For his performance, he’s our choice as Varsity Maine Player of the Year for the second straight year.

“With him, it’s almost a complete package,” Falmouth coach Jamie Hilton said. “His serve’s good, his forehand’s good. Most people, you can play to their backhand, and that’s their weakness. His backhand is equally as good.”

Morneault didn’t play much — he went 4-0 during the season as the loaded Navigators frequently rested him to play others and develop their depth — but when he did take the court, he was dominant. In the singles tournament, he dropped only four games in four matches before beating Kennebunk’s Alberto Cutone in the final, 6-3, 6-4.

In the team tournament, he won his regional and state final matches, both against players who were seeded in the singles tournament, by 6-0, 6-0 scores.

Morneault’s matches were often over quickly, as he dispatched opponents with hard serves, perfectly placed winners and few displays of frustration or celebration.

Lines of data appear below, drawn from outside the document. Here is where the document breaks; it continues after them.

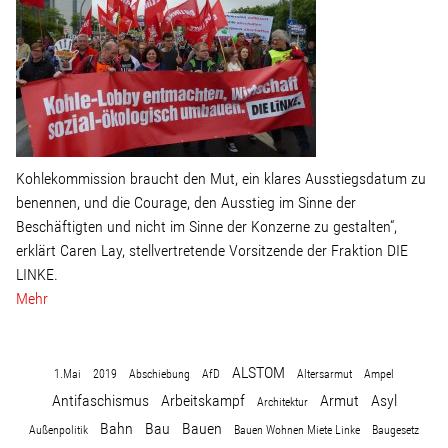
Wohnopoly
Das Buch
Leseprobe
Kohlekommission braucht den Mut, ein klares Ausstiegsdatum zu
Pressestimmen
benennen, und die Courage, den Ausstieg im Sinne der
Beschäftigten und nicht im Sinne der Konzerne zu gestalten“,
erklärt Caren Lay, stellvertretende Vorsitzende der Fraktion DIE
Bestellen
LINKE.
Mehr
ALSTOM
1.Mai
2019
Abschiebung
AfD
Altersarmut
Ampel
Antifaschismus
Arbeitskampf
Armut
Asyl
Architektur
Bahn
Bau
Bauen
Außenpolitik
Bauen Wohnen Miete Linke
Baugesetz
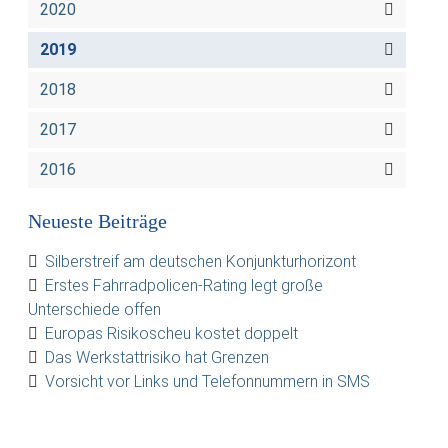
2020
2019
2018
2017
2016
Neueste Beiträge
Silberstreif am deutschen Konjunkturhorizont
Erstes Fahrradpolicen-Rating legt große
Unterschiede offen
Europas Risikoscheu kostet doppelt
Das Werkstattrisiko hat Grenzen
Vorsicht vor Links und Telefonnummern in SMS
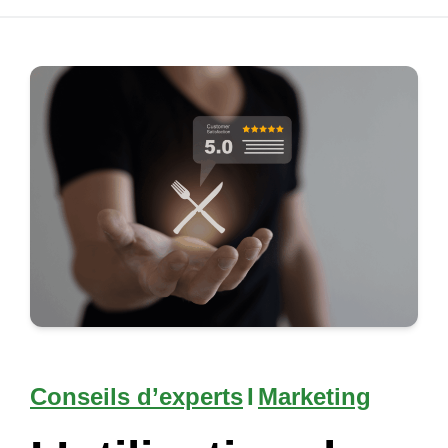
Conseils d’experts
I
Marketing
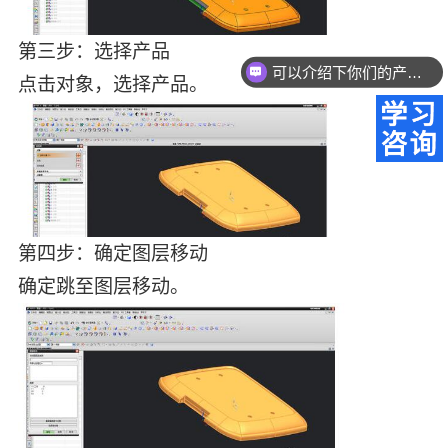
第三步：选择产品
可以介绍下你们的产品么？
点击对象，选择产品。
你们是怎么收费的呢？
第四步：确定图层移动
确定跳至图层移动。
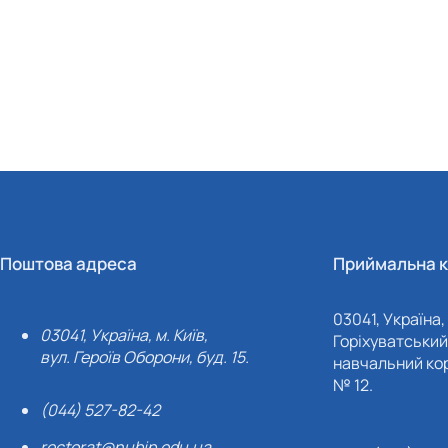
Поштова адреса
Приймальна к
03041, Україна, 
03041, Україна, м. Київ,
Горіхуватський 
вул. Героїв Оборони, буд. 15.
навчальний кор
№ 12.
(044) 527-82-42
rectorat@nubip.edu.ua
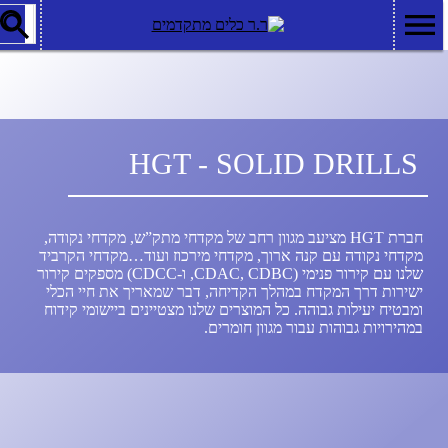
HGT - SOLID DRILLS
חברת HGT מציעב מגוון רחב של מקדחי מתק”ש, מקדחי נקודה,
מקדחי נקודה עם קנה ארוך, מקדחי מירכוז ועוד…מקדחי הקרביד
שלנו עם קירור פנימי (CDAC, CDBC, ו-CDCC) מספקים קירור
ישירות דרך המקדח במהלך הקדיחה, דבר שמאריך את חיי הכלי
ומבטיח יעילות גבוהה. כל המוצרים שלנו מצטיינים ביישומי קידוח
במהירויות גבוהות עבור מגוון חומרים.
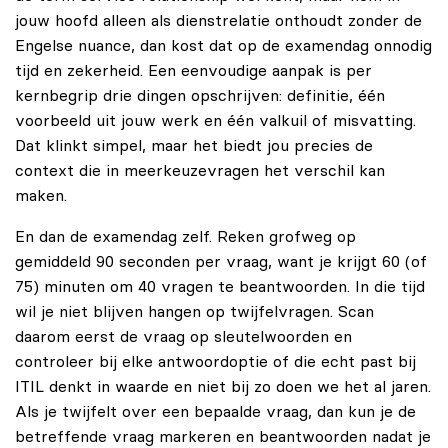
jouw hoofd alleen als dienstrelatie onthoudt zonder de
Engelse nuance, dan kost dat op de examendag onnodig
tijd en zekerheid. Een eenvoudige aanpak is per
kernbegrip drie dingen opschrijven: definitie, één
voorbeeld uit jouw werk en één valkuil of misvatting.
Dat klinkt simpel, maar het biedt jou precies de
context die in meerkeuzevragen het verschil kan
maken.
En dan de examendag zelf. Reken grofweg op
gemiddeld 90 seconden per vraag, want je krijgt 60 (of
75) minuten om 40 vragen te beantwoorden. In die tijd
wil je niet blijven hangen op twijfelvragen. Scan
daarom eerst de vraag op sleutelwoorden en
controleer bij elke antwoordoptie of die echt past bij
ITIL denkt in waarde en niet bij zo doen we het al jaren.
Als je twijfelt over een bepaalde vraag, dan kun je de
betreffende vraag markeren en beantwoorden nadat je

“He is a cool customer,” Hilton said. “He’s always under control, he doesn’t get upset. He can put things that happen behind him.”

Morneault’s technical, consistent play is machine-like, but he’s subject to the same emotions that everyone else is. He was anxious heading into his matchup with Cutone in the singles final.

“I told myself there are a lot of expectations. (I) won last year, I’m supposed to do it again,” he said. “I was so nervous … way more than last year. Last year, I wasn’t expected to win. And Berto had beaten me in the winter, so I was a lot more nervous.”

He overcame those jitters, which provided a lesson Morneault is learning as he rises up the tennis ladder: the further you get, the more your mental game, rather than your physical one, makes a difference.

“I used to get so on myself after every error, every lost point,” he said. “I kind of just changed that into: ‘What can I do better?’ ‘Why did I lose that?’ ‘How can I prevent that?’”

The out-of-season tournaments he plays provide that lesson as well. When he traveled to Delray Beach, Florida, for the 18-and-under clay court nationals earlier this month, he was thrown into a field of 192 players and won two matches before being eliminated, all while dealing with heat indexes that shot over 100 degrees.

For a player with Division I college aspirations, that highlighted the mental toughness and confidence that will need to complement his impressive skill set.

“I realized, it doesn’t matter how good you are. It matters how badly you want it and how badly you’re willing to fight,” he said. “With tennis specifically … it’s how much you believe in yourself, and how much time and energy you’re willing to put into that.”